DIRECTIONS:
Could you copy exactly the lines below from the one with "This is a collection" to the one with "I arranged the", inclusive, leaving out any pictures?
=====
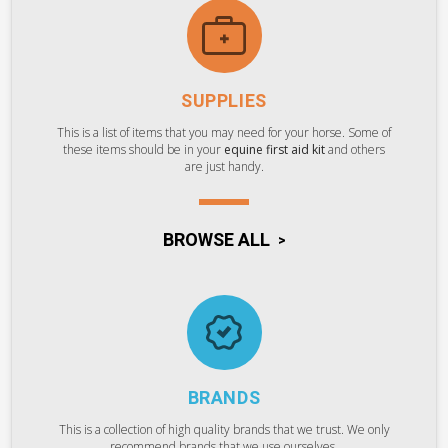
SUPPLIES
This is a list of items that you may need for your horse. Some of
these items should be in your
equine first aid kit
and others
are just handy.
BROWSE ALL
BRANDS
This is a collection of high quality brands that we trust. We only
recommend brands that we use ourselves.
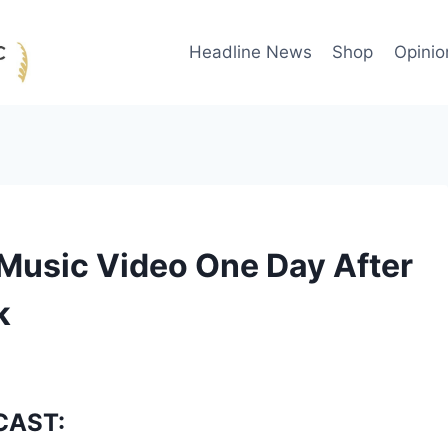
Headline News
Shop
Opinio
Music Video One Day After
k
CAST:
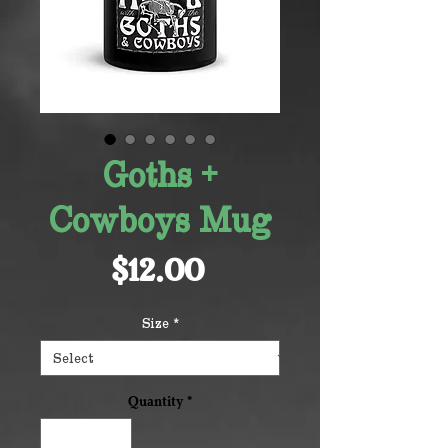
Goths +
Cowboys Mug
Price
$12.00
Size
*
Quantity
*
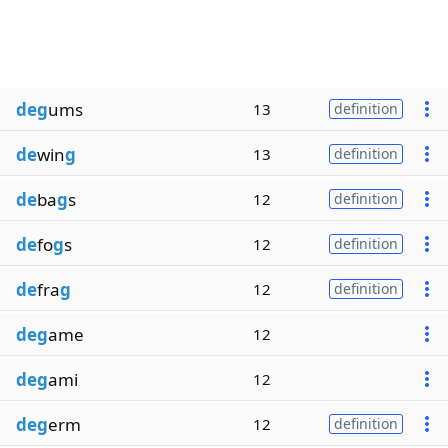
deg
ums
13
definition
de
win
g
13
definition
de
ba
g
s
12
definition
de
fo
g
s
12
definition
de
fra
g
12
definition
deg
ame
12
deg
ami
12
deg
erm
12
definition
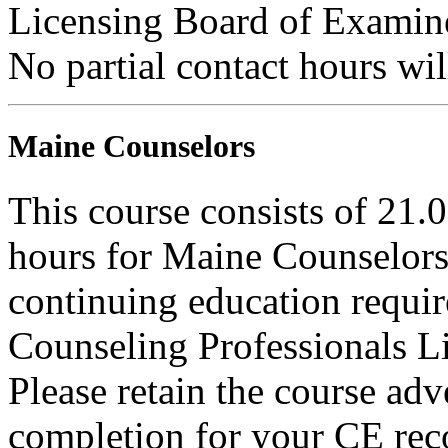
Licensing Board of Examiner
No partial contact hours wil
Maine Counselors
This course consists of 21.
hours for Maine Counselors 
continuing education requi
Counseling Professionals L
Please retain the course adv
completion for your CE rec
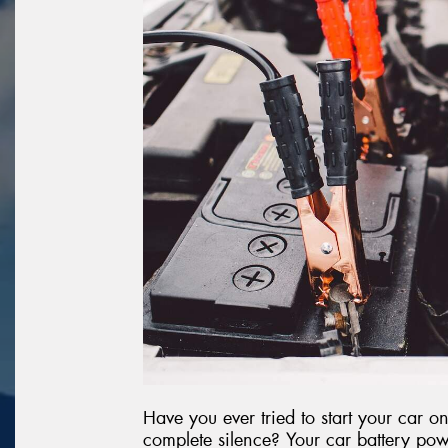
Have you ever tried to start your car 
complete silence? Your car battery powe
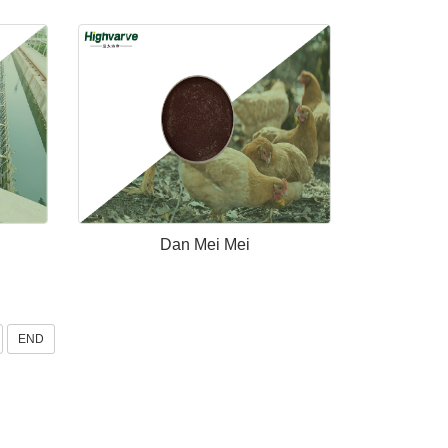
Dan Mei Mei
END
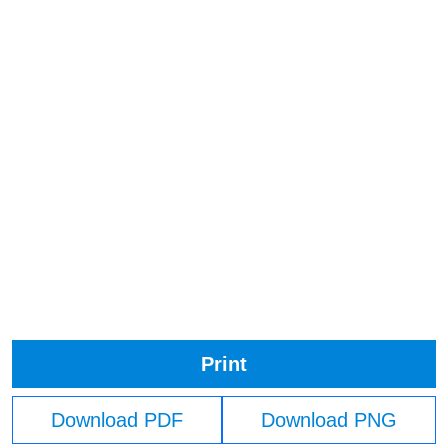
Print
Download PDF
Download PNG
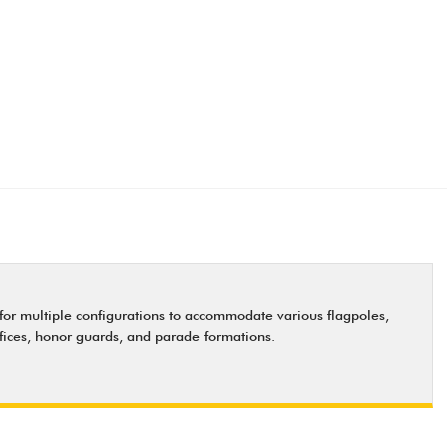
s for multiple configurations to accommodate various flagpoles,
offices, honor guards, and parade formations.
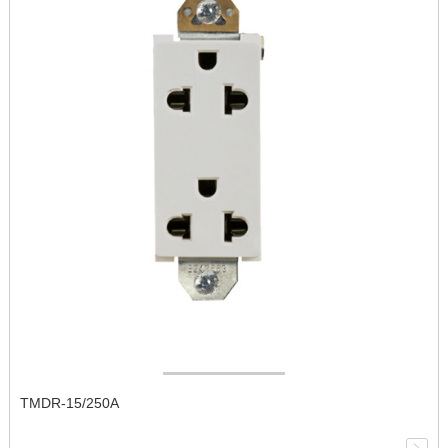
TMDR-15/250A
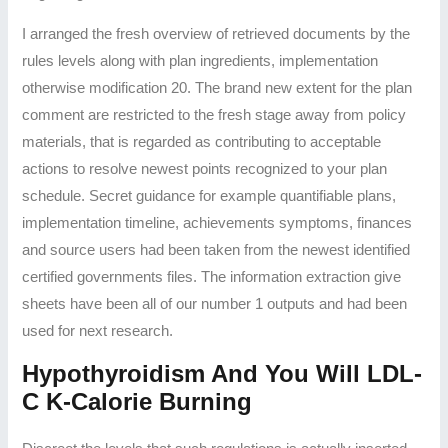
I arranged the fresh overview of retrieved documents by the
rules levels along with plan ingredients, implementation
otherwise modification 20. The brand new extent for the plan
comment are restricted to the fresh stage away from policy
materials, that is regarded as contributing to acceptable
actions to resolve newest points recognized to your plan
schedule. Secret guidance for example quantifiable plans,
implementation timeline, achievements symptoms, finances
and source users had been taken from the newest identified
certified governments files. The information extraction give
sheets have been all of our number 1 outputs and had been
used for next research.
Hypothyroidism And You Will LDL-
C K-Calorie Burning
=====
RESPONSE TO THE TASK:
This is a collection of high quality brands that we trust. We only
recommend brands that we use ourselves.
Headline News
Shop
Opinio
Music Video One Day After
k
CAST:
Goths +
Cowboys Mug
Price
$12.00
Size
*
Quantity
*
deg
ums
13
definition
de
win
g
13
definition
de
ba
g
s
12
definition
de
fo
g
s
12
definition
de
fra
g
12
definition
deg
ame
12
deg
ami
12
deg
erm
12
definition
Licensing Board of Examiner
No partial contact hours wil
Maine Counselors
This course consists of 21.
hours for Maine Counselors 
continuing education requi
Counseling Professionals L
Please retain the course adv
completion for your CE rec
Have you ever tried to start your car 
complete silence? Your car battery powe
Dan Mei Mei
END
Print
Download PDF
Download PNG
s for multiple configurations to accommodate various flagpoles,
offices, honor guards, and parade formations.
TMDR-15/250A
I arranged the fresh overview of retrieved documents by the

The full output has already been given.